One of Poland’s most important novelists, Tadeusz Konwicki, was also a director and screenwriter. “Jump” (“Salto”) is his tantalizing existential mystery that hops nimbly between allegory and black comedy. It begins with the hero jumping off a moving train and making his way to a small town where he lived during the war. Or did he?

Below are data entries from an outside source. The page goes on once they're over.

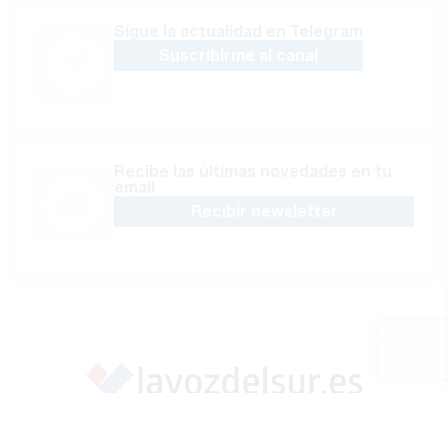
Sígue la actualidad en Telegram
Suscribirme al canal
Recibe las últimas novedades en tu
email
Recibir newsletter
Apoya una Andalucía con Voz propia; Protege el
periodismo hecho por periodistas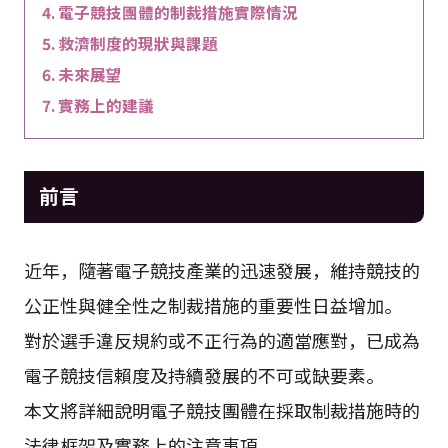
電子競技團體的制裁措施實際情況
救濟制度的現狀與課題
未來展望
實務上的建議
前言
近年，隨著電子競技產業的迅速發展，維持競技的
公正性與健全性之制裁措施的重要性日益增加。
對於選手違反規約或不正行為的適當應對，已成為
電子競技信賴度及持續發展的不可或缺要素。
本文將詳細說明電子競技團體在採取制裁措施時的
法律框架及實務上的注意事項。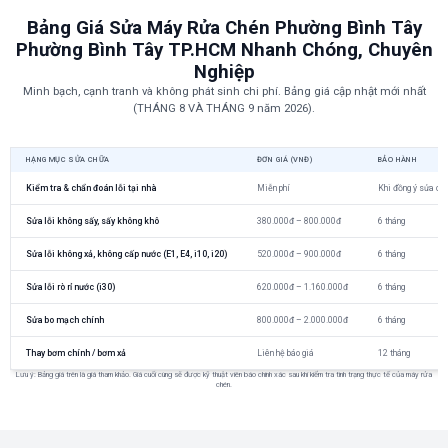
Bảng Giá Sửa Máy Rửa Chén Phường Bình Tây
Phường Bình Tây TP.HCM Nhanh Chóng, Chuyên
Nghiệp
Minh bạch, cạnh tranh và không phát sinh chi phí. Bảng giá cập nhật mới nhất
(THÁNG 8 VÀ THÁNG 9 năm 2026).
HẠNG MỤC SỬA CHỮA
ĐƠN GIÁ (VNĐ)
BẢO HÀNH
Kiểm tra & chẩn đoán lỗi tại nhà
Miễn phí
Khi đồng ý sửa ch
Sửa lỗi không sấy, sấy không khô
380.000đ – 800.000đ
6 tháng
Sửa lỗi không xả, không cấp nước (E1, E4, i10, i20)
520.000đ – 900.000đ
6 tháng
Sửa lỗi rò rỉ nước (i30)
620.000đ – 1.160.000đ
6 tháng
Sửa bo mạch chính
800.000đ – 2.000.000đ
6 tháng
Thay bơm chính / bơm xả
Liên hệ báo giá
12 tháng
Lưu ý: Bảng giá trên là giá tham khảo. Giá cuối cùng sẽ được kỹ thuật viên báo chính xác sau khi kiểm tra tình trạng thực tế của máy rửa
chén.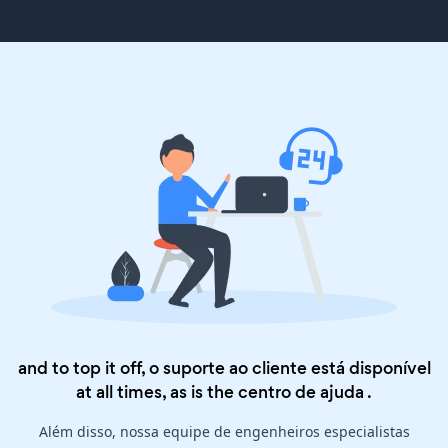
and to top it off, o suporte ao cliente está disponível
at all times, as is the
centro de ajuda
.
Além disso, nossa equipe de engenheiros especialistas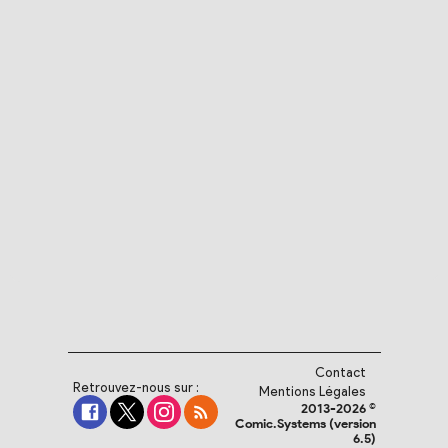
Contact
Retrouvez-nous sur :
Mentions Légales
2013-2026 ©
Comic.Systems (version
6.5)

Riffing on his “Ashes and Diamonds” persona, Zbigniew Cybulski delivers a dazzlingly protean performance. Is his character an imposter, a fugitive, a prophet, an avenger, a ghost, or just an ordinary schmuck? “Jump” (“Salto”) continues the Martin Scorsese Presents: Masterpieces of Polish Cinema series and plays Monday, September 29 at 7 PM at the Michigan Theater.
Young Detective Dee
“Young Detective Dee” tells the captivating tale of Dee Renjie’s beginnings in the Imperial police force. His very first case, investigating reports of a sea monster terrorizing the town, reveals a sinister conspiracy of treachery and betrayal, leading to the highest reaches of the Imperial family. “Young Detective Dee” plays Wednesday, October 1 at 7 PM at the Michigan Theater. FREE admission! Part of Electric Shadows: Premiere Contemporary Chinese Film Series presented by the UM Confucius Institute.
The Manhattan Short Film Festival
The Manhattan Short Film Festival returns to Ann Arbor! This extraordinary global event brings together over 100,000 people in over 300 cities across six continents, in cinemas, galleries, universities, museums and cafes, during the week of Sept. 28 - Oct. 7 for one purpose: to view and vote on the Finalists’ Films in the Annual Manhattan Short Film Festival.
Upon entry at all participating venues, festival attendees are handed a voting card and an official program and asked to vote for the ONE Film they feel should win. Votes are tallied by each host venue then emailed to the festival’s NYC headquarters. The Manhattan Short Film Festival plays Thursday, October 2 at 7:30 PM at the Michigan Theater.